We knew that Yosemite was going to be busy even though it was early in the season, every information website we found told us so. But, they have first-come camping at Camp 4 that we thought we’d get in line for when they opened as we had done at the Grand Canyon. So, we got up early, dumped the tent in the car and headed up to Yosemite.
We pulled in just before 9:00 when they opened only to discover that the line had apparently started some time before. We got in line anyway. The story from the others in line was that there were 69 spots and numbers had been given out up to 65. Counting, we were somewhere in the low 70’s in line. It appeared they were assigning spots as people checked out for the day, so we would have had to wait until 11:00 or so just to see if we could get a spot. This forced the big splurge of the trip in booking one of the Yurts in Half Dome Village for the night at almost $200 / night.

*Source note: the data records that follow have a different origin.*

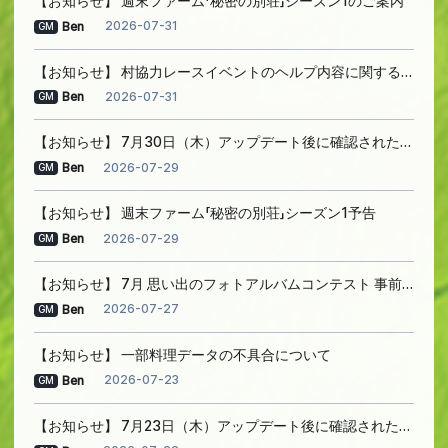
【お知らせ】 週末ファーム「秘密の別荘」シーズン1のご案内
2026-07-31
Ben
GM
【お知らせ】 村協力レースイベントのヘルプ内容に関するお詫び
2026-07-31
Ben
GM
【お知らせ】 7月30日（木）アップデート後に確認された問題のご案内
2026-07-29
Ben
GM
【お知らせ】 週末ファーム「秘密の別荘」シーズン1予告
2026-07-29
Ben
GM
【お知らせ】 7月 思い出のフォトアルバムコンテスト 事前のお知らせ
2026-07-27
Ben
GM
【お知らせ】 一部料理データの不具合について
2026-07-23
Ben
GM
【お知らせ】 7月23日（木）アップデート後に確認された問題のご案内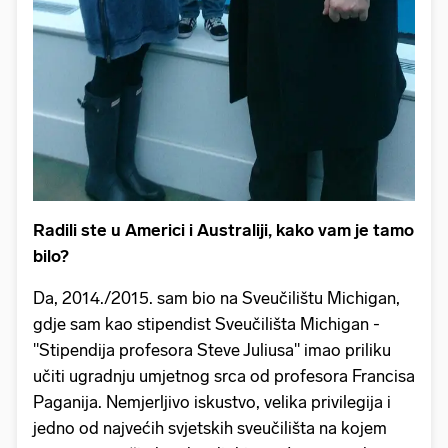
Radili ste u Americi i Australiji, kako vam je tamo
bilo?
Da, 2014./2015. sam bio na Sveučilištu Michigan,
gdje sam kao stipendist Sveučilišta Michigan -
"Stipendija profesora Steve Juliusa" imao priliku
učiti ugradnju umjetnog srca od profesora Francisa
Paganija. Nemjerljivo iskustvo, velika privilegija i
jedno od najvećih svjetskih sveučilišta na kojem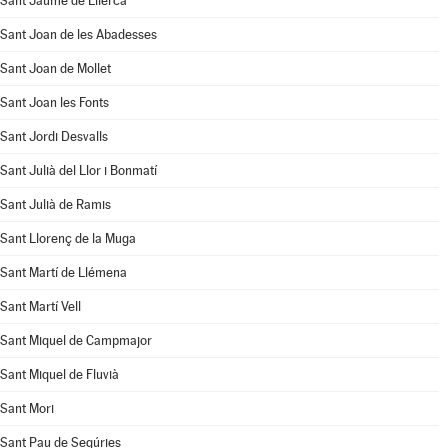
Sant Jaume de Llierca
Sant Joan de les Abadesses
Sant Joan de Mollet
Sant Joan les Fonts
Sant Jordi Desvalls
Sant Julià del Llor i Bonmatí
Sant Julià de Ramis
Sant Llorenç de la Muga
Sant Martí de Llémena
Sant Martí Vell
Sant Miquel de Campmajor
Sant Miquel de Fluvià
Sant Mori
Sant Pau de Segúries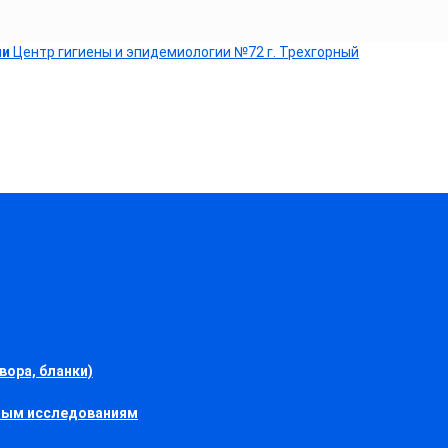
ии
Центр гигиены и эпидемиологии №72 г. Трехгорный
ора, бланки)
ным исследованиям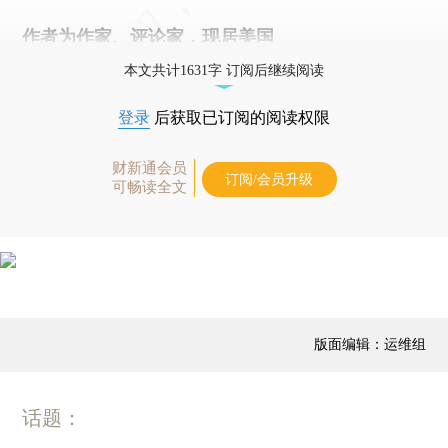
作者为作家、评论家，现居美国
本文共计1631字 订阅后继续阅读
登录
后获取已订阅的阅读权限
财新通会员
订阅/会员升级
可畅读全文
版面编辑：运维组
话题：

There is no way the Yurts or staying in the village was worth $200, and honestly, I wouldn’t recommend it. The biggest benefit was access to the showers (also accessible for $5 regardless of campsite), which was admittedly nice since we had camped the two nights prior. The benefits to having established a place to stay was that we weren’t going to have to drive an hour or more out of the park to find somewhere to sleep that night and we were free to actually make use of the day rather than stand in line to play the odds on getting a camp site.
Last time we had been to Yosemite, Upper Yosemite Falls (and by extension Lower as well) were totally dry. We hiked part way up, but turned back once we got to the falls viewing area. This time, the falls were running full blast. Due to the camping arrangements we didn’t get a particularly early start (though we did get a parking spot right at the trail head). Based on photo timestamps, we started up the trail (trail head sign) at 9:59 and the next picture is looking down the falls at 12:18. Given the sun and all the exposed switchbacks on the second half of the hike, that was probably too fast. It was cool to actually get to the top of the falls, though the view of a waterfall is generally better from below, and there’s always that sense of accomplishment in making it to the destination. After our expedient trek up, we spent almost as long wandering around at the top, taking pictures, having lunch, and hiking the remaining trail out to Yosemite Point.
Another side-note: we saw our first poor water planning fiasco at the top of the falls. A family had headed up apparently with no concept of how much water was needed and the lack of availability. They appeared to have started with one 20oz bottle each (for reference, Janet and I typically take two liters each as a default), had drank it all, and decided to refill them from a creek at the top. A moderately annoyed overnight backpacker tried to explain to them why this was not really a good plan (there may have been a language barrier there) and used his equipment to purify some water for them.
After returning down the trail with many picture stops (we headed down at 2:40 and got to the trail head at 5:03), we took a leisurely walk along the Yosemite Valley trails down to Lower Yosemite Falls. This is a non-strenuous trail, paved up to the falls. As a result, it’s also much more popular and there was a solid crowd in the area. We hadn’t bothered checking it out at all the previous visit due to the lack of water. From there we went on to the Visitor Center to get some diet Pepsi and a block of cheese to help revive Janet from her heat exhaustion. Cheese is not really a medically recognized treatment for heat exhaustion, but I was assured that it helped.
I’m not sure if you can call it a tradition on only the second happening, but we both had fond memories of the pizza on our last visit, so after checking into the yurt and unloading stuff, we stopped at Half Dome Village for pizza and beer again. I think the beer prices had gone up, but the pizza was good.